24. As manifestações no Brasil também têm sido importantes, com peso de vanguarda em várias cidades: as mais fortes foram em POA e em SP -onde reuniram-se 12 mil pessoas em apoio à Palestina, no dia 4 de novembro, na Avenida Paulista, principal via pública do país. São marchas semanais que marcam uma posição pública e disputam contra a mídia hegemônica, mostrando a resiliência e disposição de luta da comunidade árabe palestina do Brasil.
25. Apesar de estar pendente da troca de reféns e dos apelos para uma trégua parcial de três dias, o exército israelense segue sua incursão terrestre em Gaza, combinando com os bombardeios e ação civil-militar sobre Cisjordânia, numa situação altamente instável, por que não dizer, imprevisível.
26. Temos que seguir a nossa localização, debatendo iniciativas, como a do ato da USP com intelectuais e referentes da comunidade acadêmica, defendendo também a declaração da IV internacional, que apoia a resistência e a causa palestina, sem cair no campismo e segue denunciando Putin e a ocupação russa na Ucrânia.
27. Devemos fazer um apelo à juventude e ao povo em geral, além de atividades de propaganda:
a. Defesa do cessar-fogo imediato, ajuda humanitária imediata;
b. Abaixo o genocídio do povo palestino, fim do apartheid colonial. Não à evacuação forçada;
c. Como escreveu o responsável pelo alto comissariado da ONU, Craig Mokhiber: “Devemos trabalhar pelo cessar-fogo imediato e o fim do assédio à Gaza, nos opor a limpeza étnica de Gaza, Jerusalém, Cisjordânia (outros lugares), documentar o ataque genocida contra Gaza, ajudar a proporcionar ajuda humanitária massiva e reconstrução, cuidar dos nossos colegas traumatizados e suas famílias (…)”;
d. Defender a ruptura de relações diplomáticas, de contratos militares e comerciais entre o Brasil e o Estado de Israel, até que cessem as ações em Gaza, a exemplo de outros estados no mundo;
e. Pela liberdade para Ahed Tamimi e outros 7 mil presos políticos da causa palestina;
28. Devemos explorar nossa última Revista Movimento, onde estão os artigos mais importantes publicados sobre o tema, além de textos históricos sobre a Palestina e a luta anticolonial. A Comissão Internacional do MES tem realizado atividades constantes, participando das frentes e fóruns unitários que organizam e convocam as manifestações. Nossa orientação segue sendo dialogar com a vanguarda ativista, com total solidariedade às comunidades árabes no país, como já estamos fazendo; reforçar o polo da comunicação, com o Podcast em Movimento, as aulas que Fred Henriques têm feito; compartilhar e divulgar as atividades em andament;o.

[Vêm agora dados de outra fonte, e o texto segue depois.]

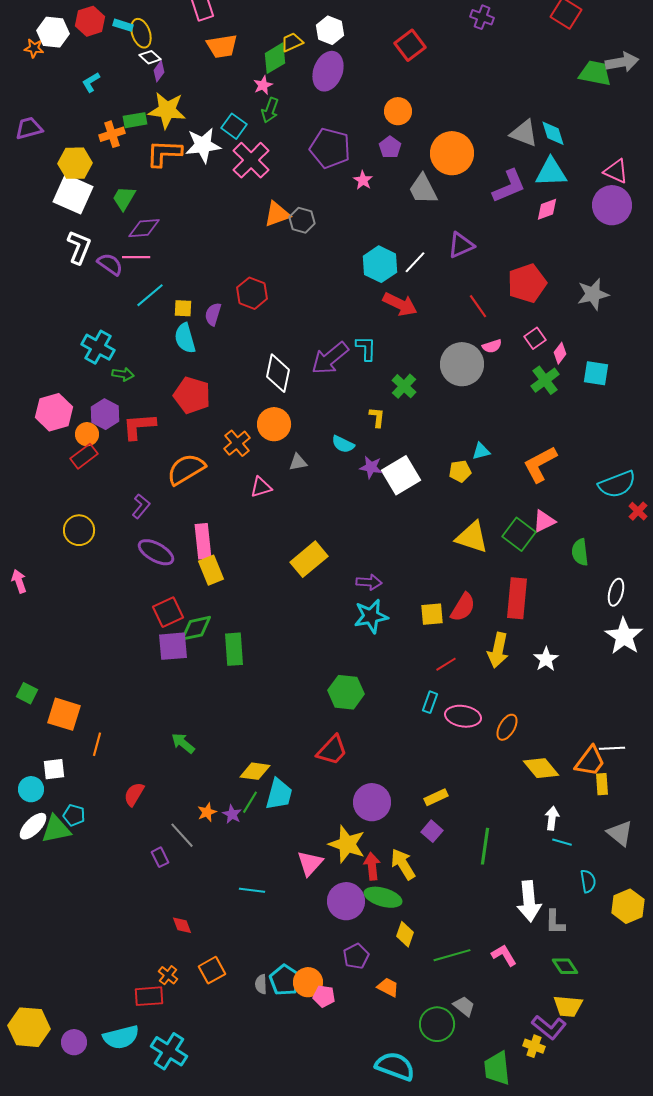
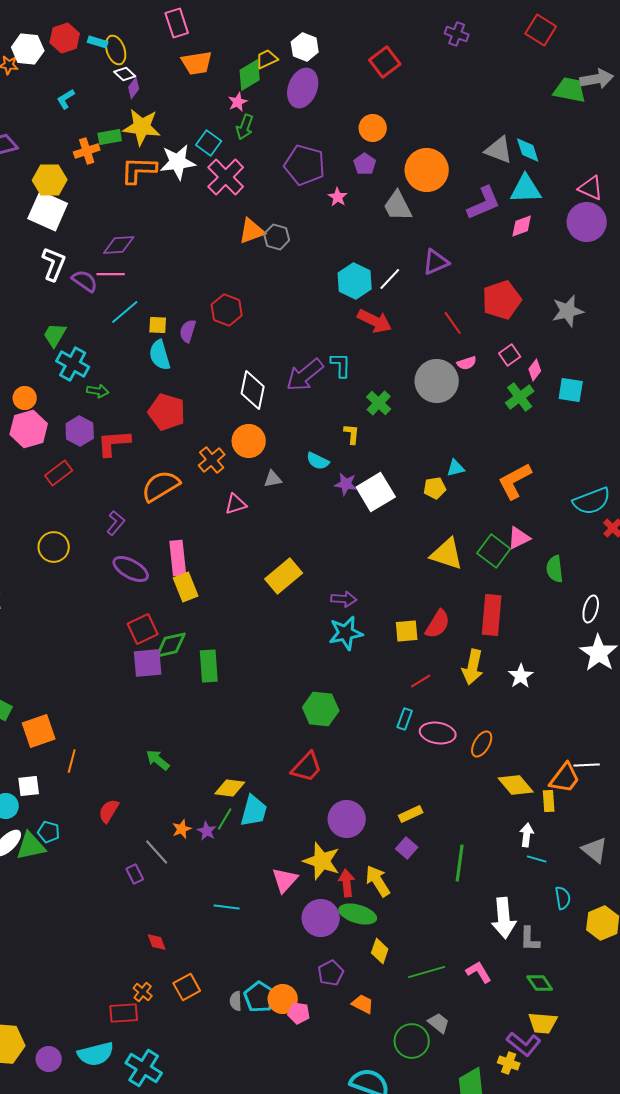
green trapezoid: (124, 198) -> (55, 335), moved
orange circle: (87, 434) -> (25, 398), moved
orange square: (64, 714) -> (39, 731), turned -36
yellow rectangle: (602, 784) -> (549, 801), moved

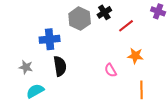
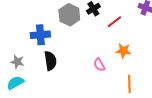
cyan semicircle: (35, 91) -> (15, 83), moved

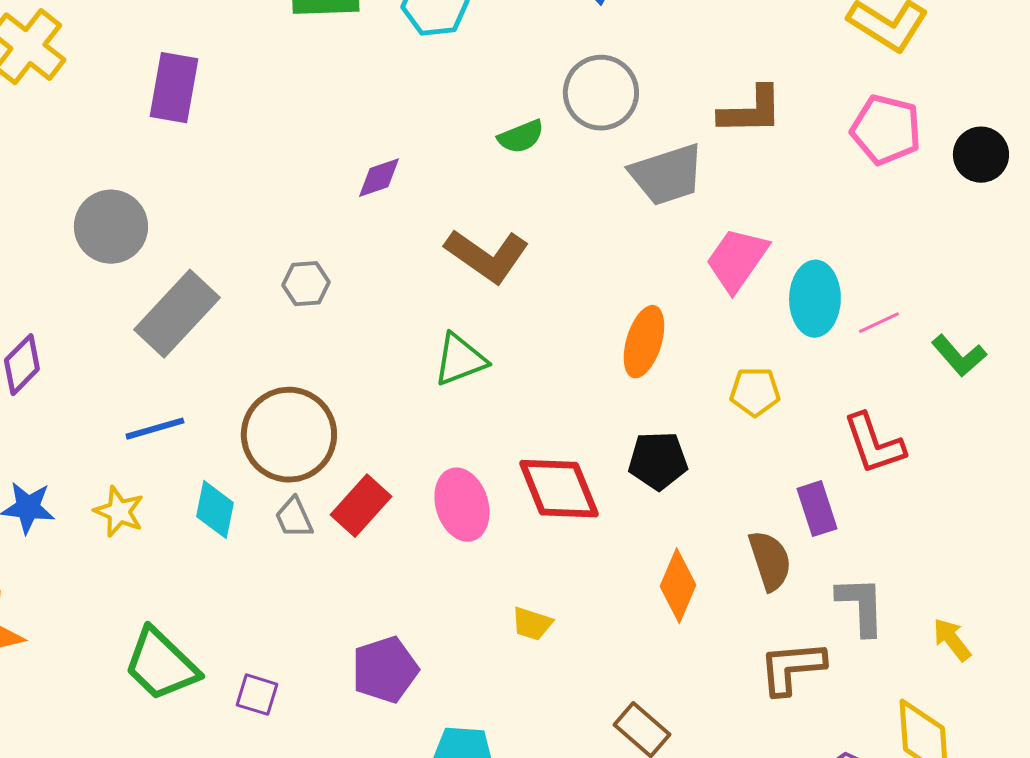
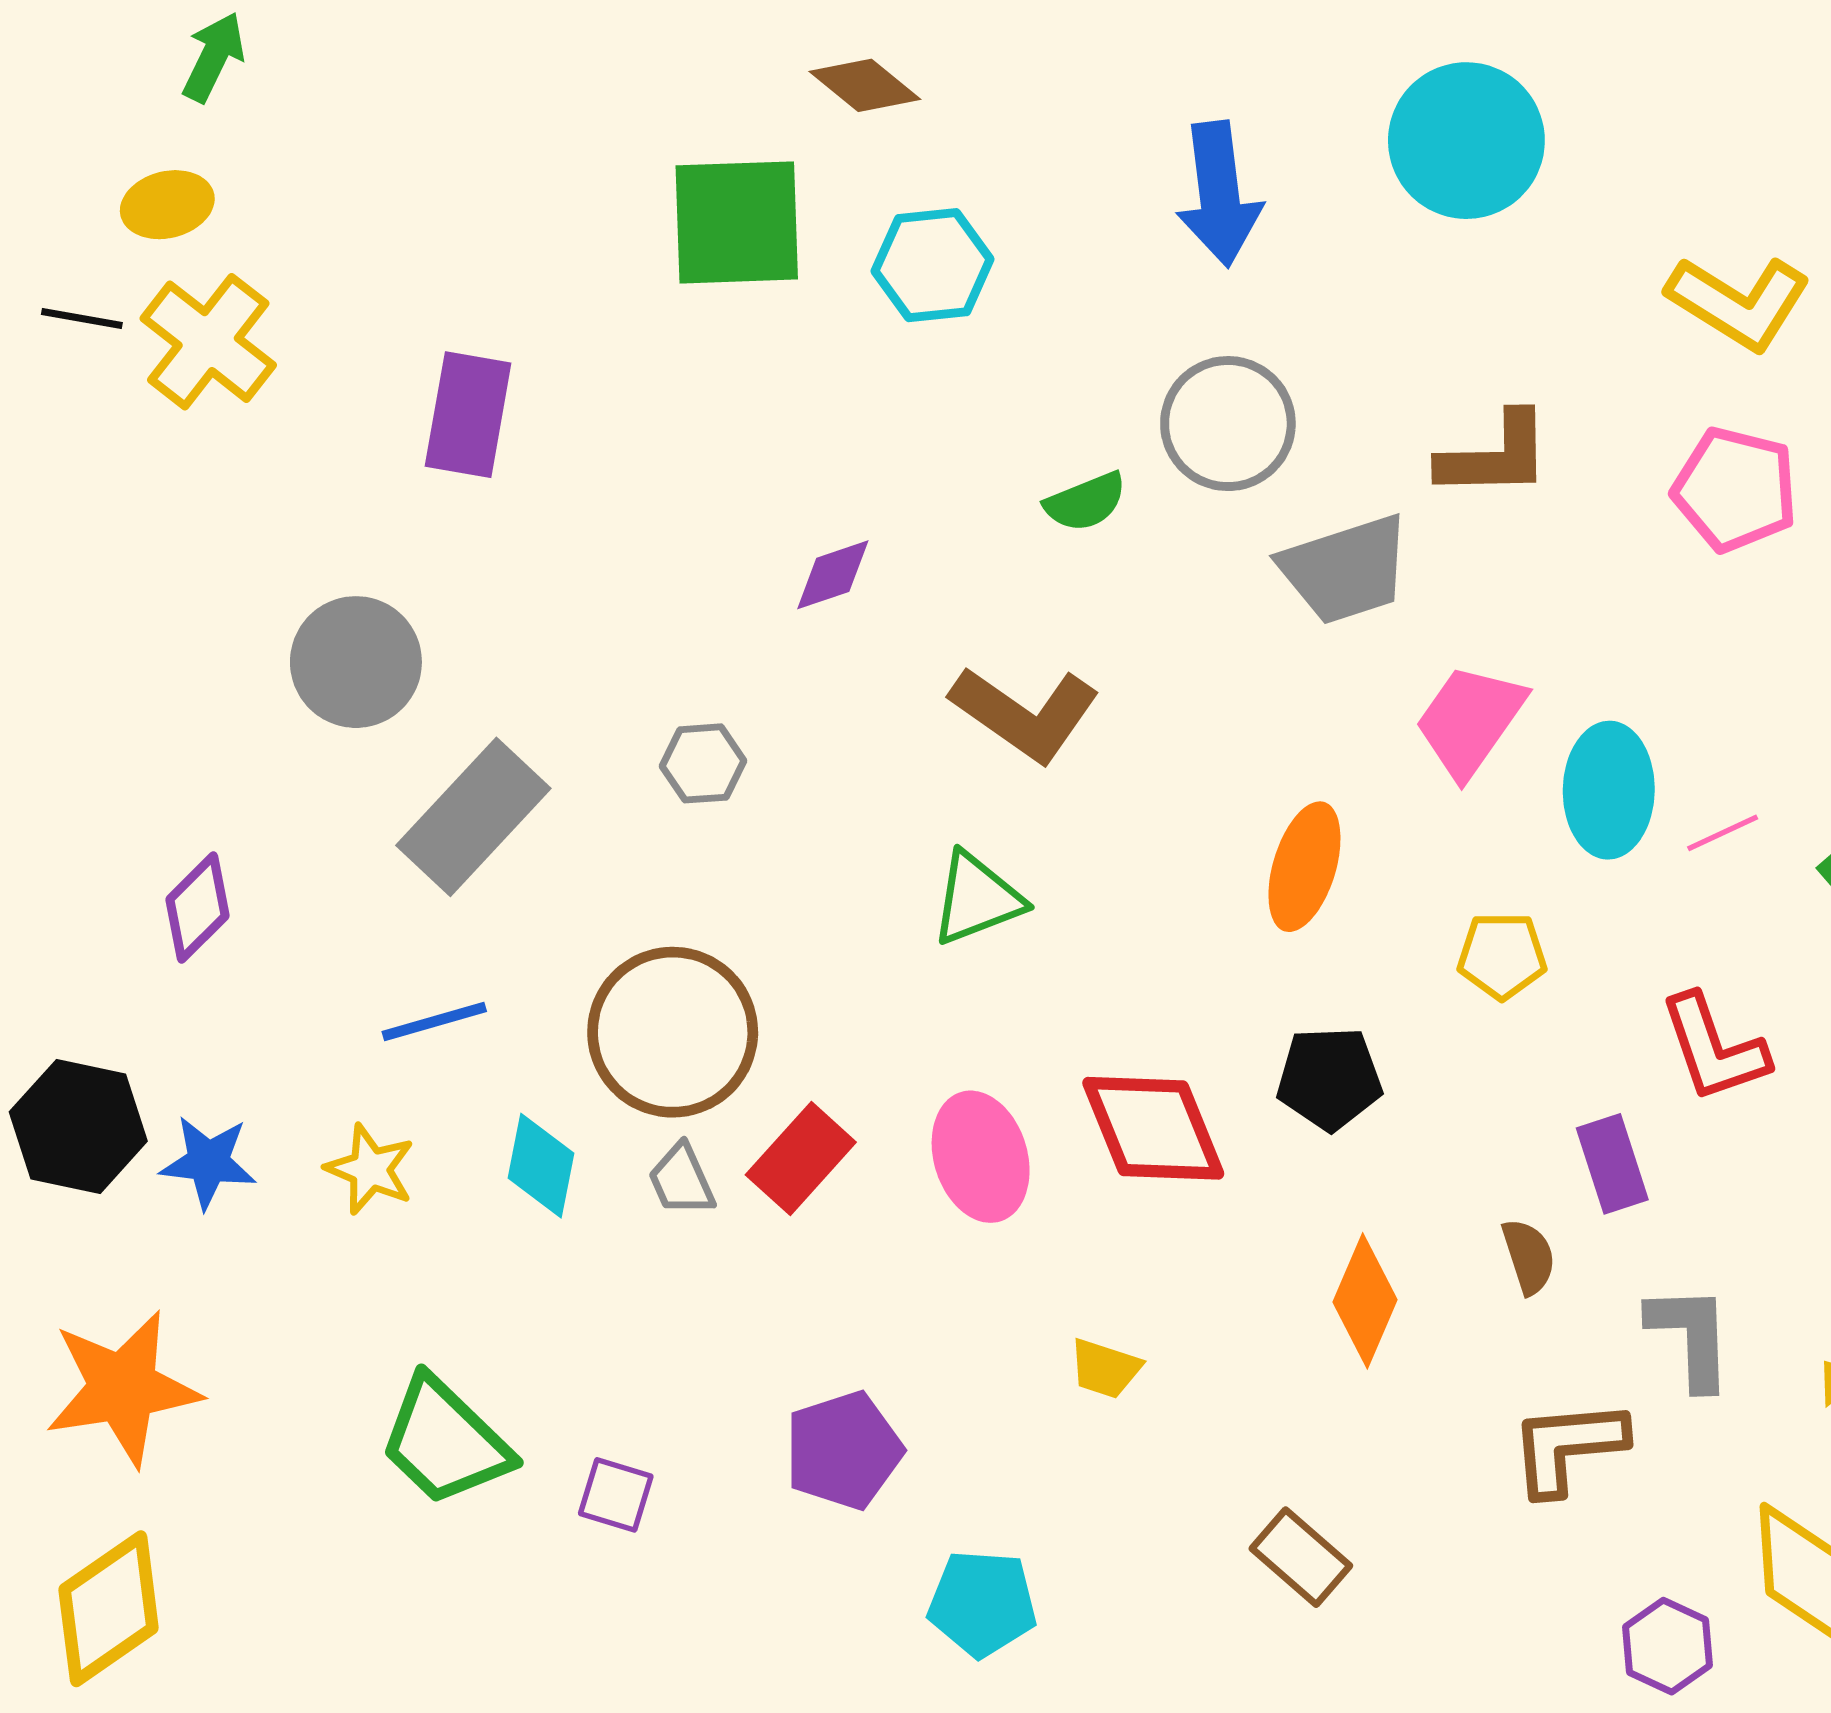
brown semicircle: (770, 561) -> (1529, 1256), size x0.7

29. Devemos seguir na dianteira da solidariedade, da luta que está pautando mundo, confiando na resistência do povo palestino, das massas em movimento, para abrir caminho para uma nova onda de luta anticolonial: como a que marcou a geração do Vietnã, antes da Argélia, e agora pode indicar um polo a favor da libertação dos povos, libertando do jugo colonial e do racismo que oprimem a Palestina e as periferias do mundo.